#### DATA EXTRACT
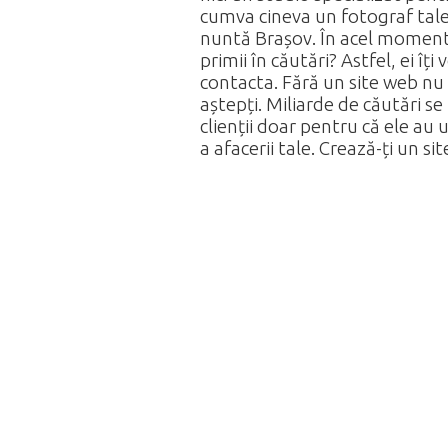
cumva cineva un fotograf talen
nuntă Brașov. În acel moment, m
primii în căutări? Astfel, ei îți
contacta. Fără un site web nu a
aștepți. Miliarde de căutări se
clienții doar pentru că ele au 
a afacerii tale. Crează-ți un si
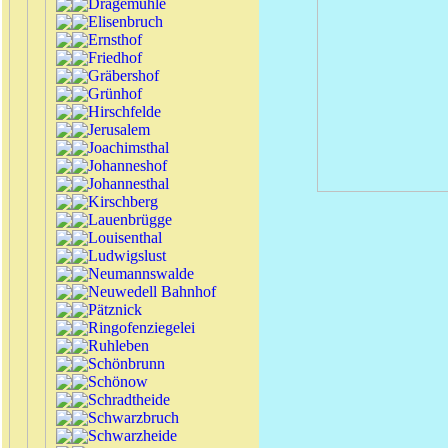
Dragemühle
Elisenbruch
Ernsthof
Friedhof
Gräbershof
Grünhof
Hirschfelde
Jerusalem
Joachimsthal
Johanneshof
Johannesthal
Kirschberg
Lauenbrügge
Louisenthal
Ludwigslust
Neumannswalde
Neuwedell Bahnhof
Pätznick
Ringofenziegelei
Ruhleben
Schönbrunn
Schönow
Schradtheide
Schwarzbruch
Schwarzheide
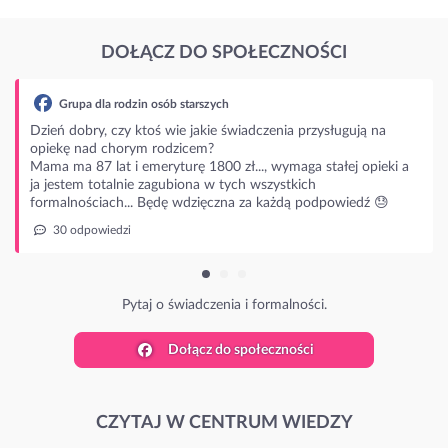
DOŁĄCZ DO SPOŁECZNOŚCI
zin osób starszych
 ktoś wie jakie świadczenia przysługują na
rym rodzicem?
 emeryturę 1800 zł..., wymaga stałej opieki a
ie zagubiona w tych wszystkich
.. Będę wdzięczna za każdą podpowiedź 😓
ytaj o świadczenia i formalności.
Dołącz do społeczności
CZYTAJ W CENTRUM WIEDZY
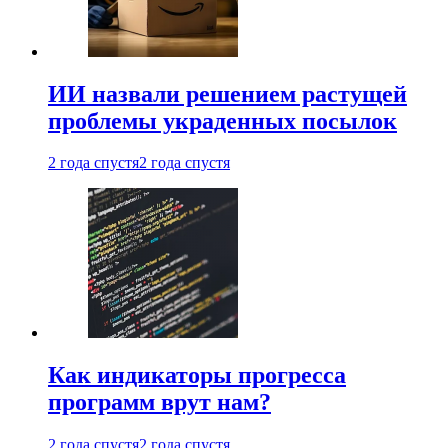
ИИ назвали решением растущей
проблемы украденных посылок
2 года спустя
2 года спустя
Как индикаторы прогресса
программ врут нам?
2 года спустя
2 года спустя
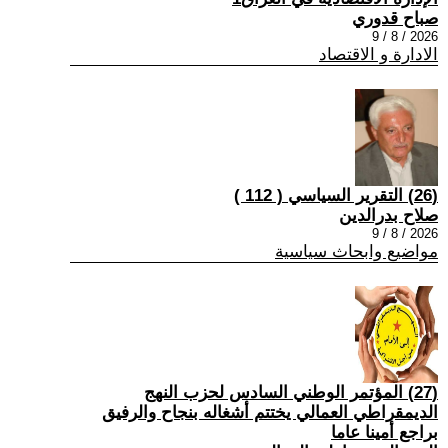
صباح قدوري
2026 / 8 / 9
الادارة و الاقتصاد
(26) التقرير السياسي ( 112 )
صلاح بدرالدين
2026 / 8 / 9
مواضيع وابحاث سياسية
(27) المؤتمر الوطني السادس لحزب النهج
الديمقراطي العمالي يختتم أشغاله بنجاح والرفيق
براجع أمينا عاما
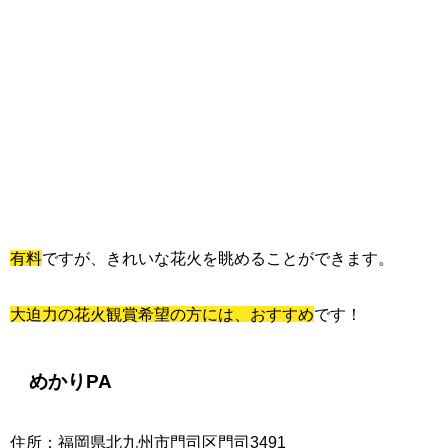
有料
ですが、きれいな花火を眺めることができます。
大迫力の花火観賞希望の方には、おすすめ
です！
めかりPA
住所：福岡県北九州市門司区門司3491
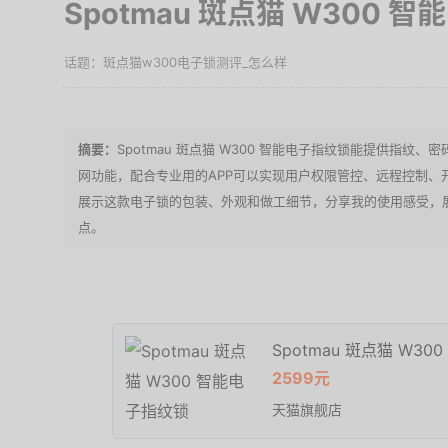
Spotmau 斑点猫 W300 
斑点猫w300电子锁测评_怎么样
Spotmau 斑点猫 W300 智能电子指纹锁能提供指纹
网功能，配合专业用的APP可以实现用户权限管控、远程控制、
展示这款电子锁的包装、外观和做工细节，分享我的使用感受，展
点。
Spotmau 斑点猫 W3
2599元
天猫旗舰店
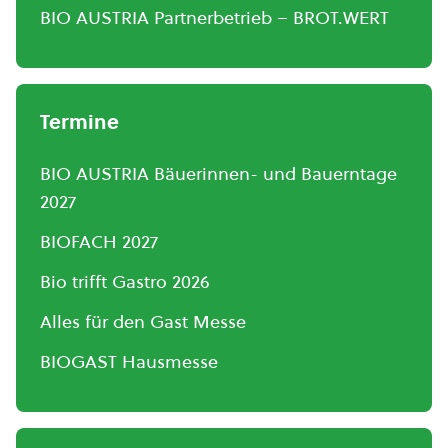
BIO AUSTRIA Partnerbetrieb – BROT.WERT
Termine
BIO AUSTRIA Bäuerinnen- und Bauerntage
2027
BIOFACH 2027
Bio trifft Gastro 2026
Alles für den Gast Messe
BIOGAST Hausmesse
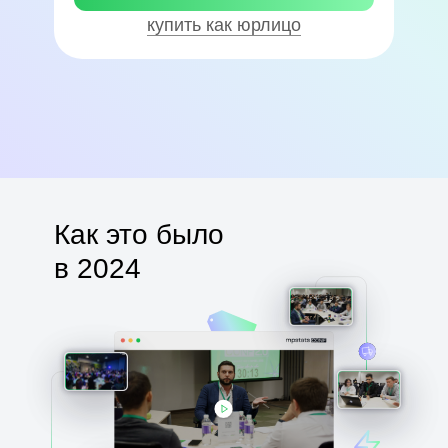
купить как юрлицо
Как это было
в 2024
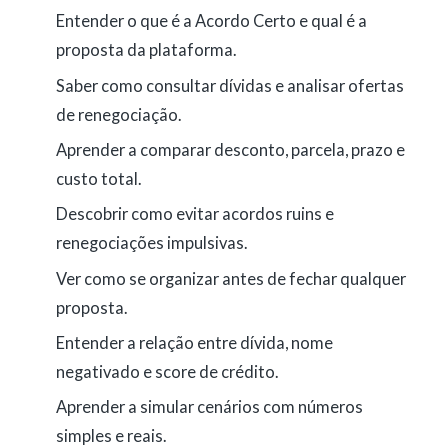
Entender o que é a Acordo Certo e qual é a
proposta da plataforma.
Saber como consultar dívidas e analisar ofertas
de renegociação.
Aprender a comparar desconto, parcela, prazo e
custo total.
Descobrir como evitar acordos ruins e
renegociações impulsivas.
Ver como se organizar antes de fechar qualquer
proposta.
Entender a relação entre dívida, nome
negativado e score de crédito.
Aprender a simular cenários com números
simples e reais.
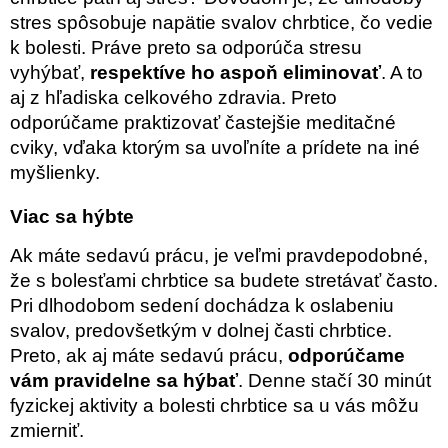
stres spôsobuje napätie svalov chrbtice, čo vedie
k bolesti. Práve preto sa odporúča stresu
vyhýbať,
respektíve ho aspoň eliminovať
. A to
aj z hľadiska celkového zdravia. Preto
odporúčame praktizovať častejšie meditačné
cviky, vďaka ktorým sa uvoľníte a prídete na iné
myšlienky.
Viac sa hýbte
Ak máte sedavú prácu, je veľmi pravdepodobné,
že s bolesťami chrbtice sa budete stretávať často.
Pri dlhodobom sedení dochádza k oslabeniu
svalov, predovšetkým v dolnej časti chrbtice.
Preto, ak aj máte sedavú prácu,
odporúčame
vám pravidelne sa hýbať
. Denne stačí 30 minút
fyzickej aktivity a bolesti chrbtice sa u vás môžu
zmierniť.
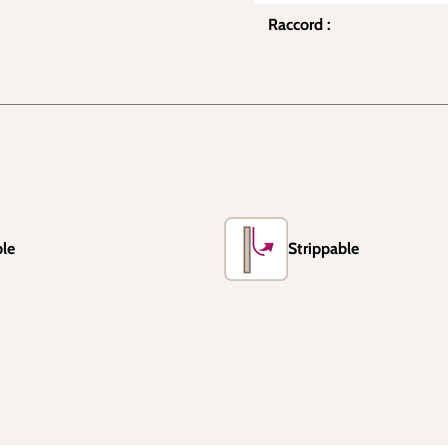
Raccord :
le
Strippable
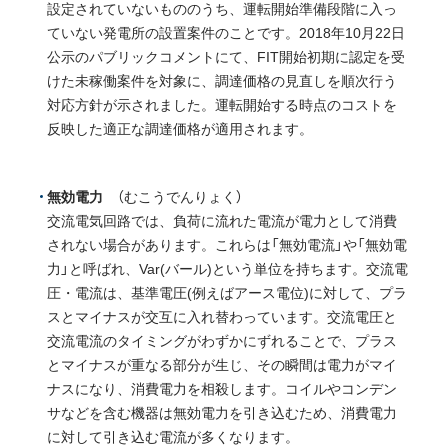
設定されていないもののうち、運転開始準備段階に⼊っ
ていない発電所の設置案件のことです。2018年10⽉22⽇
公⽰のパブリックコメントにて、FIT開始初期に認定を受
けた未稼働案件を対象に、調達価格の⾒直しを順次⾏う
対応⽅針が⽰されました。運転開始する時点のコストを
反映した適正な調達価格が適⽤されます。
無効電力
（むこうでんりょく）
交流電気回路では、負荷に流れた電流が電力として消費
されない場合があります。これらは「無効電流」や「無効電
力」と呼ばれ、Var(バール)という単位を持ちます。交流電
圧・電流は、基準電圧(例えばアース電位)に対して、プラ
スとマイナスが交互に入れ替わっています。交流電圧と
交流電流のタイミングがわずかにずれることで、プラス
とマイナスが重なる部分が生じ、その瞬間は電力がマイ
ナスになり、消費電力を相殺します。コイルやコンデン
サなどを含む機器は無効電力を引き込むため、消費電力
に対して引き込む電流が多くなります。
########
WHAT THE EXERCISE ASKS — Going line by line through the data, tally each one that includes the string "Aprender", and answer with the tally only.

EXERCISE RESPONSE — 2